Monday, September 13, 2010

American Psycho and the Post Modern Self----9/2/10


In this week’s reading, the author discusses identity. We all think that we have a handle on who we are. If asked today, who are you? We like to think that we could answer confidently and truhfully without any hesitation. Yet Barker suggests that perhaps the identity is not some entity created out of thin air and brought to fruition by yourself, with you being the biggest influence on your identity. But, that maybe identity pre-exists us. Anti-essentialist philosophy says that our identity is “culture specific”. That is to say that at the time of your birth the dominant culture, and the time and place that you live are already deciding what exactly your identity within your culture will be.




I must admit I found this all a bit “heady” and at times difficult to understand. But perhaps I was attempting to defend my own identity. That sense of self that I have always felt I determined for myself. I did not want society and its language to have such a hold on me that even though I think I have decided who I am; in actuality society had already made that decision for me.

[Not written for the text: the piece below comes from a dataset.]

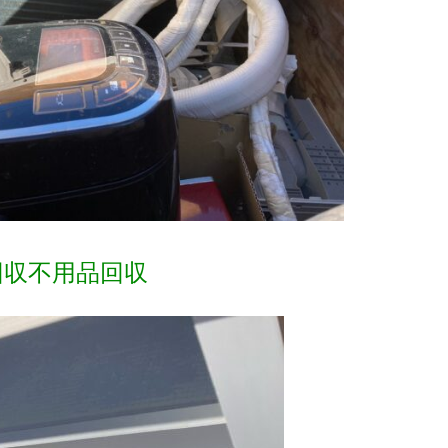
回収不用品回収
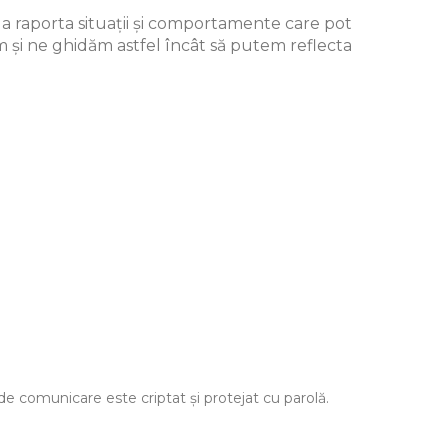
 a raporta situații și comportamente care pot
im și ne ghidăm astfel încât să putem reflecta
e comunicare este criptat și protejat cu parolă.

Another aspect of identity is the concept of the post-modern self. The post-modern self is a socially constructed self comprised of multiple identities. This post-modern self is many things at many times depending upon what society requires of it. In class we watched a few scenes from the film American Psycho. The main character is a man named Patrick Bateman. In the first fifteen minutes you see vignettes of him having a fancy dinner with colleagues, paying his way into a swanky club, defending Jews from anti-Semitic remarks and taking us through his daily morning routine. In the end, while peeling a beauty mask from his face, he makes a startling declaration, “There is no real Patrick Bateman”. The mask itself symbolizes the different masks Bateman wears in his own life depending on society’s needs. He is a great example of the post-modern self. The movie takes place in the 1980’s on Wall Street and Bateman has been socially constructed to be every bit the commodity that society expects him to be. There is no real Patrick Bateman because every influence on his identity is materialistic and unreal. His life is so much based on the cold and the plastic that his identity is nothing more than extension of that. He is society’s coat hanger, so to speak, he wears the designer suits, drives the expensive car, lives in the high end condo and meticulously keeps up his appearance. Bateman’s identity is not fixed; it changes from scene to scene, just as the post-modern moves fluidly from identity to identity.